*** Opening DATASET RECORDS ***
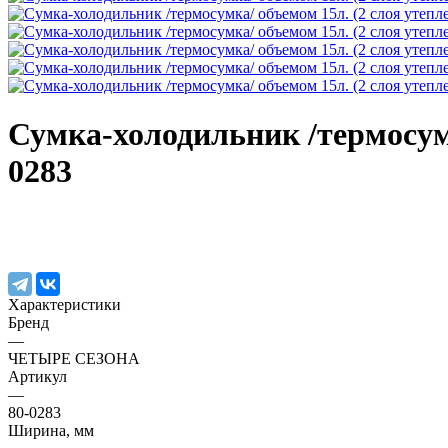
Сумка-холодильник /термосум
0283
Характеристики
Бренд
—
ЧЕТЫРЕ СЕЗОНА
Артикул
—
80-0283
Ширина, мм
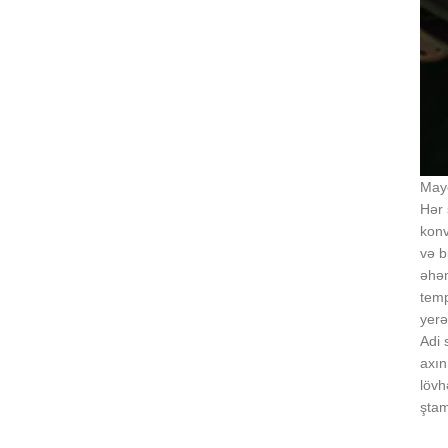
Maye
Hər 
konv
və b
əhəm
temp
yerə
Adi 
axın
lövh
ştam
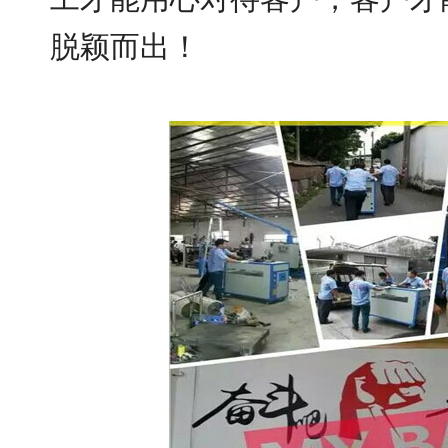
脱颖而出！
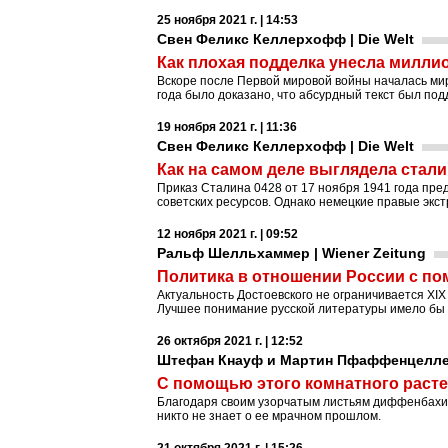
25 ноября 2021 г. | 14:53
Свен Феликс Келлерхофф | Die Welt
Как плохая подделка унесла милли
Вскоре после Первой мировой войны началась миро
года было доказано, что абсурдный текст был подд
19 ноября 2021 г. | 11:36
Свен Феликс Келлерхофф | Die Welt
Как на самом деле выглядела стал
Приказ Сталина 0428 от 17 ноября 1941 года пре
советских ресурсов. Однако немецкие правые экст
12 ноября 2021 г. | 09:52
Ральф Шелльхаммер | Wiener Zeitung
Политика в отношении России с п
Актуальность Достоевского не ограничивается XIX
Лучшее понимание русской литературы имело бы 
26 октября 2021 г. | 12:52
Штефан Кнауф и Мартин Пфаффенцеллер 
С помощью этого комнатного расте
Благодаря своим узорчатым листьям диффенбахия
никто не знает о ее мрачном прошлом.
*** Closing DATASET RECORDS ***
• **DIRECTIONS**: Look above for the line with "Характеристики" and the line with "советских ресурсов. Однако". Copy them and every line between, exactly, but no pictures.

• **EXERCISE SOLUTION**:
Характеристики
Бренд
—
ЧЕТЫРЕ СЕЗОНА
Артикул
—
80-0283
Ширина, мм
Maye
Hər 
konv
və b
əhəm
temp
yerə
Adi 
axın
lövh
ştam
脱颖而出！
25 ноября 2021 г. | 14:53
Свен Феликс Келлерхофф | Die Welt
Как плохая подделка унесла милли
Вскоре после Первой мировой войны началась миро
года было доказано, что абсурдный текст был подд
19 ноября 2021 г. | 11:36
Свен Феликс Келлерхофф | Die Welt
Как на самом деле выглядела стал
Приказ Сталина 0428 от 17 ноября 1941 года пре
советских ресурсов. Однако немецкие правые экст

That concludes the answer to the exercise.